Weigh in this week was a positive one, when I went in to Wexham to have the tube fitted I was 47kgs, yesterday i weighed myself and I was 48kgs.  It would seem that I have gained a whole kilo already in a week, that is a positive which I need to take from all this negative that I am feeling.

Here is to juggling the feeds next week and finding a solution to making it work for us.

Isolation 

Towards the end of last week my emotional state was in a bad way, sadly I can recognize it all too well.  The permanent tearful state, not wanting to be left alone, yet always being left on my own, I hate it!!  On Friday there was a plan for me to leave the house for a bit, if I felt “up to it”.  I had been convincing myself all day that I could do this so, when, somehow lost in communication all the plans changed, I shrugged my shoulders and just accepted another night in alone.  I had lost my fight inside me and after all I was now feeling like the Elephant Man with this thing on my face, people wouldn’t want to see me like this!  On top of this I had abdominal pain, so maybe I should be taking it easy?

As Andrew went out, I struggled with the isolation that night but counted down the hours until his return, he wouldn’t be too long?  Would he?  When he came home in the early hours, I don’t know if I was angry or relieved.  Relief that my carer was finally home or angry because I wanted a night off from all this crap, the pain, the machine, the wheelchair, the EDS!!  The upset and stress had ramped up the pain levels, so I had been curled in a ball for the last two hours waiting for him to return.  I finally felt broken, I don’t know what broke me, the isolation, being let down or just the illness but something just broke!

The next day somebody suggested I was selfish for getting upset when Andrew went out, maybe I am but I would love a night off from all this bullshit.  To that person and anybody who critiques me for getting upset for being left alone, maybe you would like to come and sit with me for those few hours I would love some company?  Well it’s not like anyone comes to sit with me ever!!

In fact visitor count to this house since hospital discharge is four people, yes, the number of people who have come specifically to see ME is four people.  I’ve been out of hospital ten days, including two weekends, now I know people have busy lives and some live miles and miles away but I thought people cared!  How wrong I was, even Andrew and I had this discussion yesterday about the pressure it puts on him having to be about 100% of the time.

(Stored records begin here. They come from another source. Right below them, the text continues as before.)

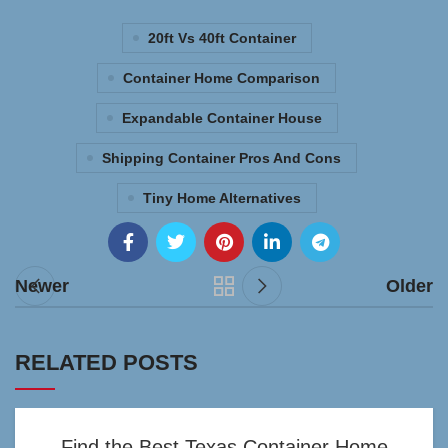
20ft Vs 40ft Container
Container Home Comparison
Expandable Container House
Shipping Container Pros And Cons
Tiny Home Alternatives
Newer
Older
RELATED POSTS
Find the Best Texas Container Home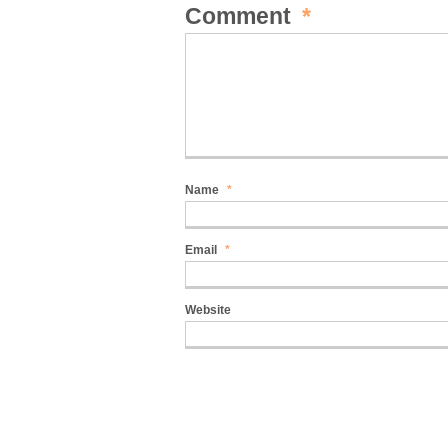
Comment
*
Name
*
Email
*
Website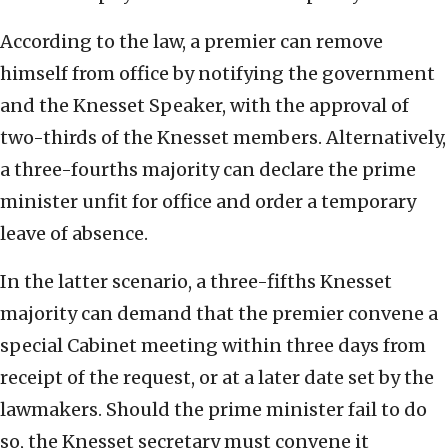
According to the law, a premier can remove
himself from office by notifying the government
and the Knesset Speaker, with the approval of
two-thirds of the Knesset members. Alternatively,
a three-fourths majority can declare the prime
minister unfit for office and order a temporary
leave of absence.
In the latter scenario, a three-fifths Knesset
majority can demand that the premier convene a
special Cabinet meeting within three days from
receipt of the request, or at a later date set by the
lawmakers. Should the prime minister fail to do
so, the Knesset secretary must convene it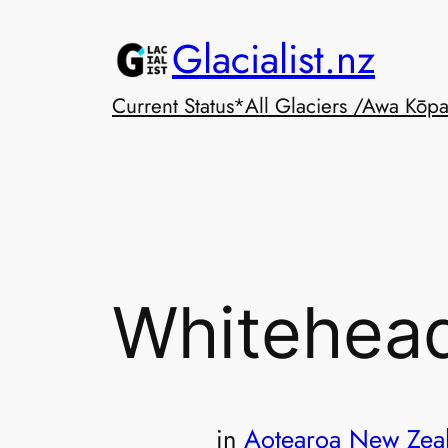
Skip
Glacialist.nz
to
content
Current Status*
All Glaciers /Awa Kōp
Whitehead
in
Aotearoa New Zea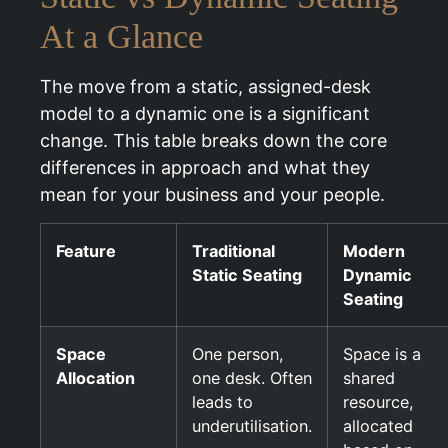
At a Glance
The move from a static, assigned-desk
model to a dynamic one is a significant
change. This table breaks down the core
differences in approach and what they
mean for your business and your people.
Feature
Traditional
Modern
Static Seating
Dynamic
Seating
Space
One person,
Space is a
Allocation
one desk. Often
shared
leads to
resource,
underutilisation.
allocated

So do I feel isolated and depressed, yes, I also feel sadness but what can I do about it? I don’t know yet.  I need to speak to my psychologist and get to the bottom of these feelings.  Hopefully I can keep the black cloud at bay for the time being, I do not want that spiraling out of control again because last time they gave me some nasty pills for that and those are the ones I want to avoid !!